Another option is to not manually code the loop at all:

this.Controls.AddRange(Enumerable.Range(0,7).Select(i => 
{ 
    var b = new Button() {Text = "Click me!", Top = i * 20};
    b.Click += (s,e) => MessageBox.Show(string.Format("I am button number {0}.", i));
    return b;
}).ToArray());

I like this last option not so much because it removes the loop but because it starts you thinking in terms of building this controls from a data source.

The closure captures the variable not the value. This means that by the time the delegate is executed, ie sometime after the end of the loop, the value of i is 6.

To capture a value, assign it to a variable declared in the loop body. On each iteration of the loop, a new instance will be created for each variable declared within it.

Jon Skeet's articles on closures has a deeper explanation and more examples.

for (int i = 0; i < 7; i++)
{
    var copy = i;

    Button newButton = new Button();

    newButton.Text = "Click me!";

    newButton.Click += delegate(Object sender, EventArgs e)
    {
        MessageBox.Show("I am button number " + copy);
    };

    this.Controls.Add(newButton);
}

You have created seven delegates, but each delegate holds a reference to the same instance of i.

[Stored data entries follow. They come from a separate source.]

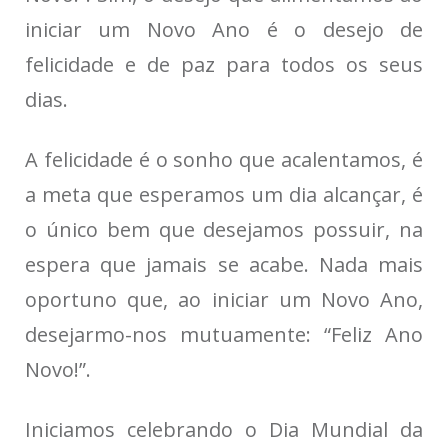
iniciar um Novo Ano é o desejo de
felicidade e de paz para todos os seus
dias.
A felicidade é o sonho que acalentamos, é
a meta que esperamos um dia alcançar, é
o único bem que desejamos possuir, na
espera que jamais se acabe. Nada mais
oportuno que, ao iniciar um Novo Ano,
desejarmo-nos mutuamente: “Feliz Ano
Novo!”.
Iniciamos celebrando o Dia Mundial da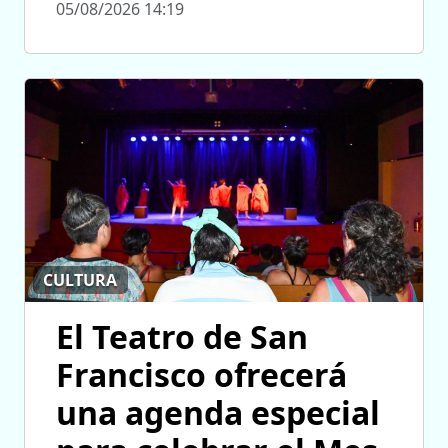
05/08/2026 14:19
CULTURA
El Teatro de San
Francisco ofrecerá
una agenda especial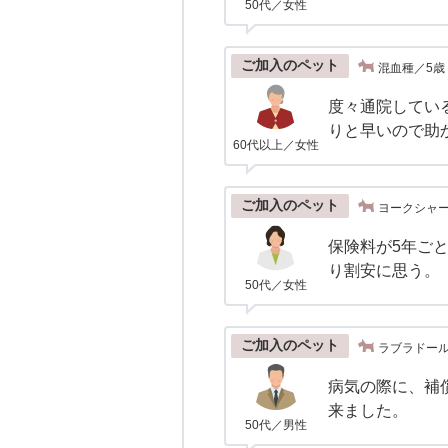
50代／女性
ご加入のペット
混血種／5歳
度々通院してい
りと早いので助
60代以上／女性
ご加入のペット
ヨークシャー
保険料が5年ご
り割安に思う。
50代／女性
ご加入のペット
ラブラドー
病気の際に、補
来ました。
50代／男性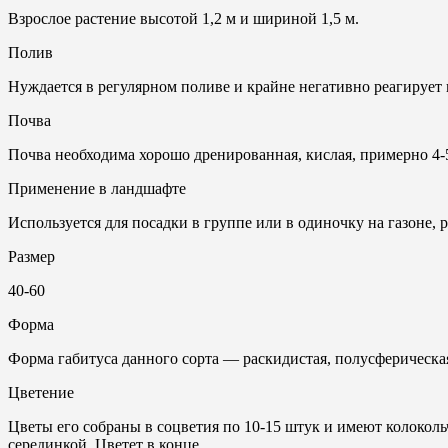
Взрослое растение высотой 1,2 м и шириной 1,5 м.
Полив
Нуждается в регулярном поливе и крайне негативно реагирует к
Почвa
Почва необходима хорошо дренированная, кислая, примерно 4-
Применение в ландшафте
Используется для посадки в группе или в одиночку на газоне, 
Размер
40-60
Форма
Форма габитуса данного сорта — раскидистая, полусферическая
Цветение
Цветы его собраны в соцветия по 10-15 штук и имеют колокол
серединкой. Цветет в конце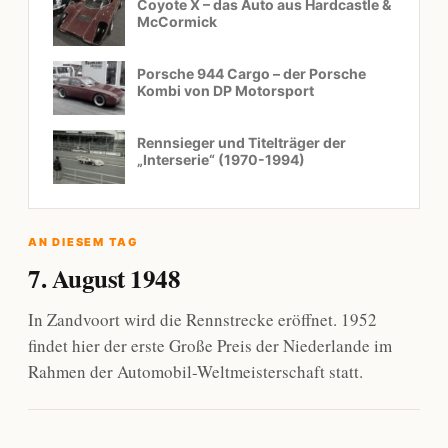
Coyote X – das Auto aus Hardcastle &
McCormick
Porsche 944 Cargo – der Porsche
Kombi von DP Motorsport
Rennsieger und Titelträger der
„Interserie“ (1970-1994)
AN DIESEM TAG
7. August 1948
In Zandvoort wird die Rennstrecke eröffnet. 1952
findet hier der erste Große Preis der Niederlande im
Rahmen der Automobil-Weltmeisterschaft statt.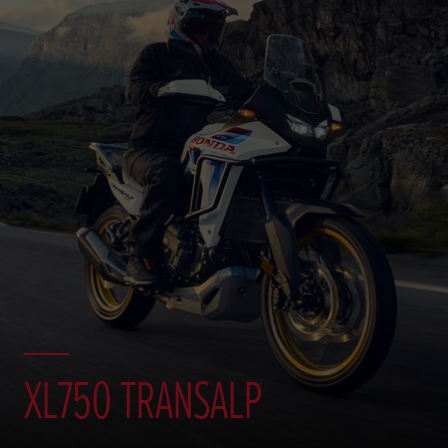
XL750 TRANSALP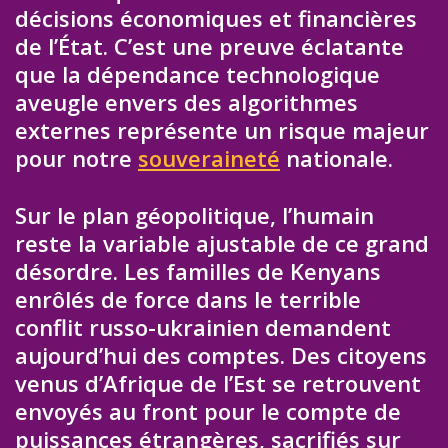
décisions économiques et financières
de l’État. C’est une preuve éclatante
que la dépendance technologique
aveugle envers des algorithmes
externes représente un risque majeur
pour notre
souveraineté
nationale.
Sur le plan géopolitique, l’humain
reste la variable ajustable de ce grand
désordre. Les familles de Kenyans
enrôlés de force dans le terrible
conflit russo-ukrainien demandent
aujourd’hui des comptes. Des citoyens
venus d’Afrique de l’Est se retrouvent
envoyés au front pour le compte de
puissances étrangères, sacrifiés sur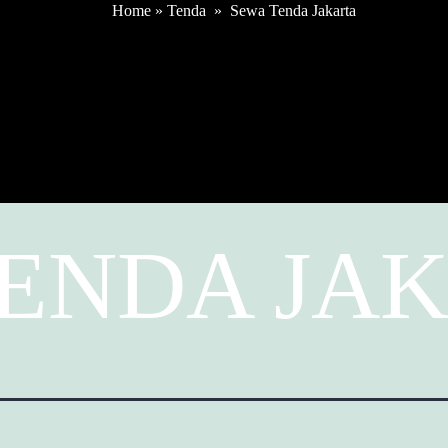
Home
»
Tenda
»
Sewa Tenda Jakarta
ENDA JA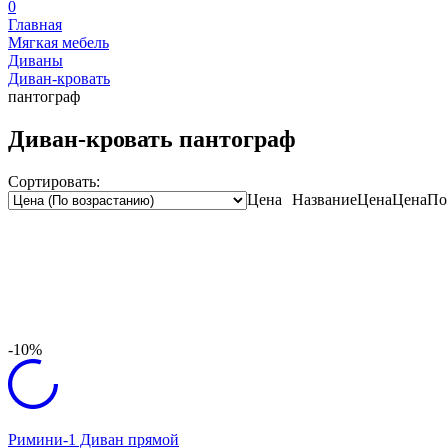
0
Главная
Мягкая мебель
Диваны
Диван-кровать
пантограф
Диван-кровать пантограф
Сортировать:
Цена
Название
Цена
Цена
По
-10%
Римини-1 Диван прямой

The MessageBox.Show function is only called when the button is clicked. By the time the button has clicked, the loop has completed. So, at this point i will be equaling seven.

Try this:

for (int i = 0; i < 7; i++) 
{ 

    Button newButton = new Button(); 

    newButton.Text = "Click me!"; 

    int iCopy = i; // There will be a new instance of this created each iteration
    newButton.Click += delegate(Object sender, EventArgs e) 
    { 
        MessageBox.Show("I am button number " + iCopy); 
    }; 

    this.Controls.Add(newButton); 
}

By the time you click any button, they have all been generated from 1 thru 7, so they will all express the final state of i which is 7.